Em discurso, o decano afirmou que “adora ser desafiado” e citou uma frase utilizada no Mato Grosso.
“Eu, como sabem, adoro ser desafiado. Lá no meu Mato Grosso, as pessoas dizem: ‘Não me convide para dançar porque eu posso aceitar’. Adoro ser desafiado. Me divirto com isso. Mas outros se acoelham, tem medo. E assombração, também dizemos no interior, aparece para quem acredita nisso. É preciso que a gente esteja atento, inclusive para dizer para aqueles que têm medo de assombração, que eles não existem, que são fantasmas, que não amedrontam, que são fantoches”, afirmou.
“Proposta tacanha de indiciamento de ministro do Supremo […] Eu faço com a serenidade que o momento exige, mas com a firmeza que a defesa da instituição impõe”, disse ao abrir o discurso.
A serenidade prometida durou pouco. Nos minutos seguintes, o ministro descreveu o relatório como parte de “um movimento mais amplo”, acusou a CPI de promover “vazamentos seletivos” e afirmou que a proposta “flerta com arbitrariedades”.
O ministro chegou a mencionar nomes de senadores dos anos 1970 — Paulo Gonçalves, Marcos Freire, Jarbas Passarinho — como exemplo de uma geração superior, e sugeriu ao senadores que aproveitassem a biblioteca do Senado para se educar.
“Sem contar que velhos, pessoas idosas, integrantes da CPI entraram com óculos especiais para gravar em cenas, constrangedor, vergonhoso. É como se é a infantilização de gente velha. Se deem um pouco respeito, se preservem, gente que tem netos, que tem filhos, se comportando como infantiloides. Eu fico com vergonha”, disse ao relembrar a tentativa de vazamento de materiais do celular de Daniel Vorcaro.
O relatório do senador Alessandro Vieira, com 221 páginas entregues às 5h desta terça, pede o indiciamento de Gilmar Mendes, Alexandre de Moraes, Dias Toffoli e do PGR Paulo Gonet por crimes de responsabilidade.
A votação ocorre sob incerteza: integrantes da CPI avaliam que a ausência de nomes do crime organizado pode dificultar a formação de maioria. O presidente do Senado, Davi Alcolumbre, já sinalizou que não pretende dar andamento a pedidos de impeachment.
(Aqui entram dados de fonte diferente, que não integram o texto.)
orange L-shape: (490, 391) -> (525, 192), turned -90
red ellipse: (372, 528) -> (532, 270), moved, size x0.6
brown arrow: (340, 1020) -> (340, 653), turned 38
A comparação com a Lava Jato
O ministro comparou a investigação parlamentar à Operação Lava Jato e, em seguida, afirmou publicamente que o ex-procurador-geral da República Rodrigo Janot estava embriagado durante o expediente.
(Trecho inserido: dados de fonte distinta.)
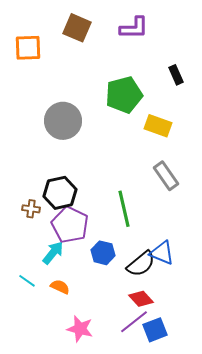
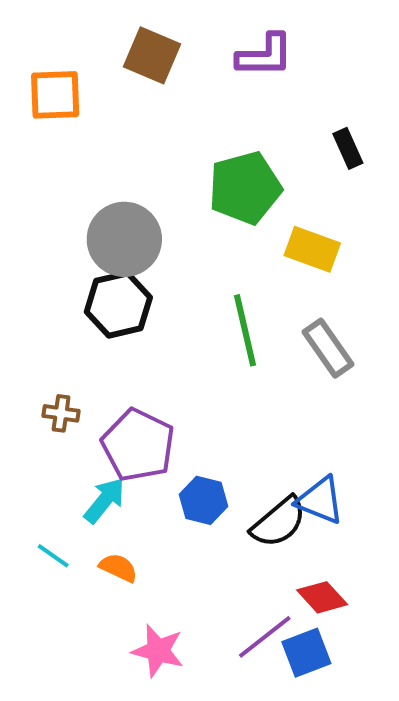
black hexagon: (60, 193) -> (118, 305), moved
green line: (124, 209) -> (245, 330), moved
red diamond: (141, 299) -> (322, 597), moved

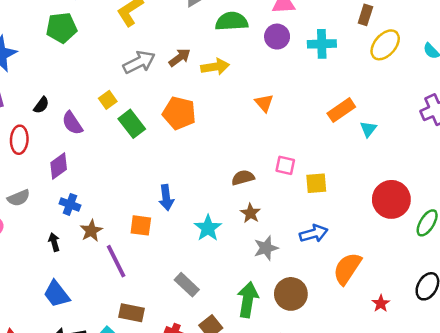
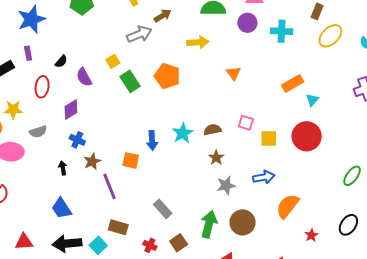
brown arrow: (180, 58) -> (163, 16), moved
red circle: (391, 199) -> (307, 136), moved
cyan star: (208, 228) -> (183, 133), moved

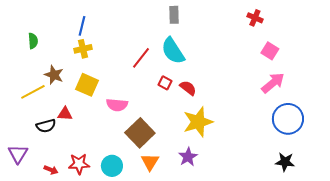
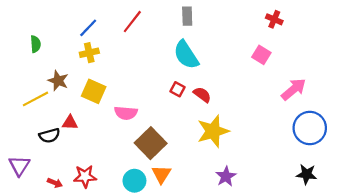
blue line: (82, 26) -> (88, 28), turned 30
pink square: (270, 51) -> (261, 55), moved
red line: (141, 58) -> (132, 22), moved
purple star: (188, 157) -> (226, 176), moved
cyan circle: (112, 166) -> (134, 181), moved

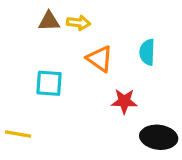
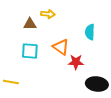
brown triangle: (49, 21) -> (30, 24), moved
orange triangle: (100, 59) -> (61, 47), moved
“Há um quê de Lava Jatismo nessas iniciativas de se tentar emparedar o poder judiciário. Uma tentativa de manietar juízes independentes. Lava Jatismo lembra Moro, lembra Dallagnol, lembra Janot de triste memória. Ou alguém não sabe que às três horas da tarde Janot já estava bêbado?”, disse Gilmar, equiparando a CPI do Crime Organizado à Operação Lava Jato e atacando o ex-PGR Rodrigo Janot.
O ministro foi além e sugeriu que o Supremo pode ter recebido, à época da Lava Jato, denúncias assinadas por “alguém inimputável” — referência direta a Janot. As afirmações foram feitas sem apresentação de qualquer prova, em discurso gravado e transmitido pelo tribunal.
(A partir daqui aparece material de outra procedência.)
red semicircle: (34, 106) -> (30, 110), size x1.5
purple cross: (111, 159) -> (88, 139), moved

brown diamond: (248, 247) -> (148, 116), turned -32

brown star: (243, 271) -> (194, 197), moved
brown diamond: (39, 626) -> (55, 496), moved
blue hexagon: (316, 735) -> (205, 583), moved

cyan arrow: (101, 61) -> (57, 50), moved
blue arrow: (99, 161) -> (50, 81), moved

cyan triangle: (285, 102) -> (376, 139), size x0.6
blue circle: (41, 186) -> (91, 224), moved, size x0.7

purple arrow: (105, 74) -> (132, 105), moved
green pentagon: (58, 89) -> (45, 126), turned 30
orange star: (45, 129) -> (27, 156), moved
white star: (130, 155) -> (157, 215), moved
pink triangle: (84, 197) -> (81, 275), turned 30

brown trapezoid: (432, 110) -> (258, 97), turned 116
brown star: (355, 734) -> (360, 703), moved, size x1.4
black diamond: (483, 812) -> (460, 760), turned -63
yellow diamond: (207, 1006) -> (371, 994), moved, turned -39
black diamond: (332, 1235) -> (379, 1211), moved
Gilmar, alvo de relatório que pede seu indiciamento, encerrou o discurso pedindo que a PGR — cujo titular (Paulo Gonet) também é alvo do mesmo relatório — investigue os autores do relatório.
“Excessos desse quilate podem caracterizar abuso de autoridade, como já foi apontado, e devem ser rigorosamente apurados pela Procuradoria Geral da República”, disse o ministro.